Après l'indignation, le soulèvement ?

Publié le 14 Novembre 2016 par ruraledeprose

Lettre à vau-vent (1)

Ne plus écrire serait la pire défection face au monde d’aujourd’hui, se taire de paroles une ignominie faite au genre humain en perdition même si celui-ci y participe par peur, faiblesse et renoncement, par manipulation mentale. Perdre un moment, un seul moment du récit vécu personnel narratif, et s’en remettre au sacro-saint récit collectif des idéologies, est admettre le malheur comme inévitable avec le souhait d’en tirer sa petite part personnelle de bonheur en marchant sur autrui, en l’ignorant, en se confortant au jour le jour d’une information formalisée, formatée, apportant du neuf sans origine, sans cause, juste une information d’instant à façon de catastrophe ou d’inévitable.

Alors j’écris, j’essaie d’aider d’autres à le faire, à ne pas renoncer à la prise de parole, au récit en lieu et place d’un galimatias du présent, de l’actualité triée, choisie, montée en boucle, où le monde est donné, présenté, commenté comme une fatalité, une machine lancée sans responsables de sa trajectoire, sans possibilité d’en maîtriser le parcours, d’éviter les obstacles posés à la survie de l’humanité, les guerres, les déchirements tribaux et religieux, la prospérité des grandes sociétés multinationales qui s’accommodent sans fard aucun des pires atrocités commises contre l’homme sans parler de la destruction de la nature.

L’immédiateté envahit tout, toutes les vies, le présent est une course folle contre la montre et même les grandes émotions s’effacent d’un jour à l’autre, après coup, les sensibilités, les sentiments durables s’enduisent de négatif, de négation, la proximité du malheur devient le référent à l’instar du recul nécessaire, de l’analyse concrète et objective des causes des conséquences de nos réalités.
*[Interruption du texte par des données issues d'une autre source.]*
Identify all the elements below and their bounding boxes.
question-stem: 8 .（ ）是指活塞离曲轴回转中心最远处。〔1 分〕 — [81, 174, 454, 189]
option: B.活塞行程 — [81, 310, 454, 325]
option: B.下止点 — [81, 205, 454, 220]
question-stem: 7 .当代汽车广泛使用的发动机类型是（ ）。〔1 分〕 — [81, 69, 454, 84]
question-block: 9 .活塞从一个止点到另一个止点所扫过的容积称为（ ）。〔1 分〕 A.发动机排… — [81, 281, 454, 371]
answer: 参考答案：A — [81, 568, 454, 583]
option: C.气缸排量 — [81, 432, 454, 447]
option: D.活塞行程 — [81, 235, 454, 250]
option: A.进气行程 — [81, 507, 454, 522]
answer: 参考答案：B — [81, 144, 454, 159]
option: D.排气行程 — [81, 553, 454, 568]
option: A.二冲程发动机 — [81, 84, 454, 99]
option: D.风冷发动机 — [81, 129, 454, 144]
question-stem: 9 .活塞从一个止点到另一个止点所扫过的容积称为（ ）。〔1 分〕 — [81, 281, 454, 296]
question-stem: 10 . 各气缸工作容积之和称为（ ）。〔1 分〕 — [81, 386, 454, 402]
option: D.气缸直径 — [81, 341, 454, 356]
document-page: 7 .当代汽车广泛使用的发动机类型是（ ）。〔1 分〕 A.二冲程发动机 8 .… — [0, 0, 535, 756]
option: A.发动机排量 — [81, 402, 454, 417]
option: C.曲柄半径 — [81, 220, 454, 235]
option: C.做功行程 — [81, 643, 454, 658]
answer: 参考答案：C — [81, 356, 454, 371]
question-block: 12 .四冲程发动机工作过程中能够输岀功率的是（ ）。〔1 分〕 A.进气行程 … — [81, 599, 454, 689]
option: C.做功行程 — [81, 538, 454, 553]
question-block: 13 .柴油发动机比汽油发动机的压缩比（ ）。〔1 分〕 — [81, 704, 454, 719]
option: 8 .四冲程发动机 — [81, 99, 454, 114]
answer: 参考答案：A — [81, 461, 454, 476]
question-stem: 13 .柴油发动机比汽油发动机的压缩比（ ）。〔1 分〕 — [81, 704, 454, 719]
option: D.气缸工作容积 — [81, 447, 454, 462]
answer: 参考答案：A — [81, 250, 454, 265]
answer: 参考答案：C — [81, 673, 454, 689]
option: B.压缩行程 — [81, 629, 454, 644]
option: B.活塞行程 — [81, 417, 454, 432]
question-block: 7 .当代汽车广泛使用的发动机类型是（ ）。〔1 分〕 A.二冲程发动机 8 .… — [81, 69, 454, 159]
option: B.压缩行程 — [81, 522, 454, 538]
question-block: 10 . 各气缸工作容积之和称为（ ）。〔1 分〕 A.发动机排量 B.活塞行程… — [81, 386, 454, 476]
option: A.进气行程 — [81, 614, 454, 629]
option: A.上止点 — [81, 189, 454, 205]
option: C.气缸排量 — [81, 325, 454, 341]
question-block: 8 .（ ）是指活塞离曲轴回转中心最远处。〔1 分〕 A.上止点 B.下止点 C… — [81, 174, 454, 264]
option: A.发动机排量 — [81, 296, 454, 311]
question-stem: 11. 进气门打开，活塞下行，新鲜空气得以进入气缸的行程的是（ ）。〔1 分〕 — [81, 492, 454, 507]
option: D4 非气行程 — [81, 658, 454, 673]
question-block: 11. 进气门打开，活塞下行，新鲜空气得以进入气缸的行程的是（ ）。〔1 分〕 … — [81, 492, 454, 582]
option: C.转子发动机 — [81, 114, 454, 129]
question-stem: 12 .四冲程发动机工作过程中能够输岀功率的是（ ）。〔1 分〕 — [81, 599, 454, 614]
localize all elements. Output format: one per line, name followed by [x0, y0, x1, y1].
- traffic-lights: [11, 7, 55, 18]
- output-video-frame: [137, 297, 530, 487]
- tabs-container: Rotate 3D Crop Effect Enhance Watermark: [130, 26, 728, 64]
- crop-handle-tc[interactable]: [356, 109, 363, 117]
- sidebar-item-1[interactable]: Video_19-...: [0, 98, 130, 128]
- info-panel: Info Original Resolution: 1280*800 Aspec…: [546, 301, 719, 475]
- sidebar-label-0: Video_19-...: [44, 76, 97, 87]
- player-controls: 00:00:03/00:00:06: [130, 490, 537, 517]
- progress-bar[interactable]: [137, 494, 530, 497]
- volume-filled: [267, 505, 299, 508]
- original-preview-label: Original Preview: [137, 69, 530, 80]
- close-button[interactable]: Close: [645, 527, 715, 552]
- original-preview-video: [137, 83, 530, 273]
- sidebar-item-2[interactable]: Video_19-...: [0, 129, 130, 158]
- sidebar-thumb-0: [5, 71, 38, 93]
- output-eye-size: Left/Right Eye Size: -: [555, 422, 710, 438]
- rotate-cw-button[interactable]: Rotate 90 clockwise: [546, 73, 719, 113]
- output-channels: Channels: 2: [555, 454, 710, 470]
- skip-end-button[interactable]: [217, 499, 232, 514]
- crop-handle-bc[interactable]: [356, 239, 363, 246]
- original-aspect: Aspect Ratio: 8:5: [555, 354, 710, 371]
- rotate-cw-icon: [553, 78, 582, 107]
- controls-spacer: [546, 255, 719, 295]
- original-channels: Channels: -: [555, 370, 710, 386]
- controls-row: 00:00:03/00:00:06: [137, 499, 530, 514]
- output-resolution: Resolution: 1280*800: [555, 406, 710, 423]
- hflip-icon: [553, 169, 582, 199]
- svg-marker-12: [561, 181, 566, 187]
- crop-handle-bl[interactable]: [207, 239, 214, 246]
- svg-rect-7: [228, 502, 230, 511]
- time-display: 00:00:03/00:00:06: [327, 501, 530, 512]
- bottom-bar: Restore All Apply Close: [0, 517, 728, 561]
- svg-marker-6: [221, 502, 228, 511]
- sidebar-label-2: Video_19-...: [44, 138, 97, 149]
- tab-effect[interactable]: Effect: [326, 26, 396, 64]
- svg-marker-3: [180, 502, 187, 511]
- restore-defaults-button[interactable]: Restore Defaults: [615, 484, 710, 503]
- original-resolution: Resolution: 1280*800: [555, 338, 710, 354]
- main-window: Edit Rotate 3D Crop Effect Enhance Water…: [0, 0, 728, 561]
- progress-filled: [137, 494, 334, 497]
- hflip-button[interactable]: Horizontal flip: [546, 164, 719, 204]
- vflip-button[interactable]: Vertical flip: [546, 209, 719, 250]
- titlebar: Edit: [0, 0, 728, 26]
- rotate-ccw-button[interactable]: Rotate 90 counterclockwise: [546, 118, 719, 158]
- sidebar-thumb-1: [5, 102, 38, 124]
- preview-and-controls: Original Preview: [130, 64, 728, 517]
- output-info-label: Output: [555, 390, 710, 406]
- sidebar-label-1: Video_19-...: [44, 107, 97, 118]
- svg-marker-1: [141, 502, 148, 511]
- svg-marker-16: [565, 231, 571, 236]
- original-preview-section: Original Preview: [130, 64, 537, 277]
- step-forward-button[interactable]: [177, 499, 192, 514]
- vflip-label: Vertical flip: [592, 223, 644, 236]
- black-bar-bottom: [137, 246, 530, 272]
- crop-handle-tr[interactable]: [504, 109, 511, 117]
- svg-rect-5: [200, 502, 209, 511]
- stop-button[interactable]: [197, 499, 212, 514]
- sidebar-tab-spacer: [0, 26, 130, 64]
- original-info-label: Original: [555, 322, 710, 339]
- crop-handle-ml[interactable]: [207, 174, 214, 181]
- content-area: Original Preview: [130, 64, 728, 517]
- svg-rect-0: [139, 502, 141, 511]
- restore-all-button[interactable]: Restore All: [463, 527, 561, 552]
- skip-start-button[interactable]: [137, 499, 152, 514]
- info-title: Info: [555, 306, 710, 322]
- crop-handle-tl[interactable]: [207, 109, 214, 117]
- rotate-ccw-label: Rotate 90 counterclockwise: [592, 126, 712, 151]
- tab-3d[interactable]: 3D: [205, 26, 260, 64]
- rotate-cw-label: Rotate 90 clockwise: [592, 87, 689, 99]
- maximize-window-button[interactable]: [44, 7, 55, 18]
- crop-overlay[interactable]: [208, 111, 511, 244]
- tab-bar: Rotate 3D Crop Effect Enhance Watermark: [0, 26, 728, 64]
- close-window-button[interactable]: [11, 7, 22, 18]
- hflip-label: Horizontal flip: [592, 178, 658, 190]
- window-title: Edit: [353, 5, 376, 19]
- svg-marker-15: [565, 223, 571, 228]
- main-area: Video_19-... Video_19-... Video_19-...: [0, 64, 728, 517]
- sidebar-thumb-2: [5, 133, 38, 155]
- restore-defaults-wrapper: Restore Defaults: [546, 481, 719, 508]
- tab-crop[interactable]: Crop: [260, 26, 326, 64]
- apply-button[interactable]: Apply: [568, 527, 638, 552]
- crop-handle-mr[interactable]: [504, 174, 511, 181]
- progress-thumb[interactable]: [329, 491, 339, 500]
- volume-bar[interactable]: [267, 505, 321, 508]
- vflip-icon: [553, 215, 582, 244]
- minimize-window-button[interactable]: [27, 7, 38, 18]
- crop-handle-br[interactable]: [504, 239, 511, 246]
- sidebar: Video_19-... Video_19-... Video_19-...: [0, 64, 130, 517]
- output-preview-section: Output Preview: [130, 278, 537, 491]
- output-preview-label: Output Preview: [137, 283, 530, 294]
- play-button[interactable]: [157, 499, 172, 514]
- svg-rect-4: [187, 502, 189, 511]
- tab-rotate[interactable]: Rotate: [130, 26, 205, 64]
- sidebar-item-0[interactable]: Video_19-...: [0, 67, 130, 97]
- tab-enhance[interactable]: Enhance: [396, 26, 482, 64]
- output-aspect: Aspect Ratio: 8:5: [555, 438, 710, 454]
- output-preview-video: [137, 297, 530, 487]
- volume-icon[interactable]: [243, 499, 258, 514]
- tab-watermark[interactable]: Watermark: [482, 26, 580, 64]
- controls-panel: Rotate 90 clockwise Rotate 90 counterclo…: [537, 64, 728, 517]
Plus de cause, plus de peuple, juste des foules agrégées de circonstance par la peur et l’insécurité qui, sans leader charismatique à suivre aveuglément, se raccrochent aux grand-messes pour transcender la mort d’autrui dans des attentats, se sentir encore un peu du monde vivant, et faire d’une émotion participative et mise en scène médiatiquement, un semblant d’humanité et de citoyenneté dans cette mémoire d’actualité de proximité.

Alors que, tous les jours, toutes les heures, les minutes des hommes, des femmes et des enfants, sont assassinés partout dans le monde, que nous fabriquons les armes et les vendons à ceux qui assassinent, que nos grandes sociétés continuent leur activité lucrative en s’acoquinant le temps qu’il faudra avec les bourreaux, comme en Syrie les ciments Lafargue ou Total ailleurs, comme hier Bosch ou Krupp avec les nazis.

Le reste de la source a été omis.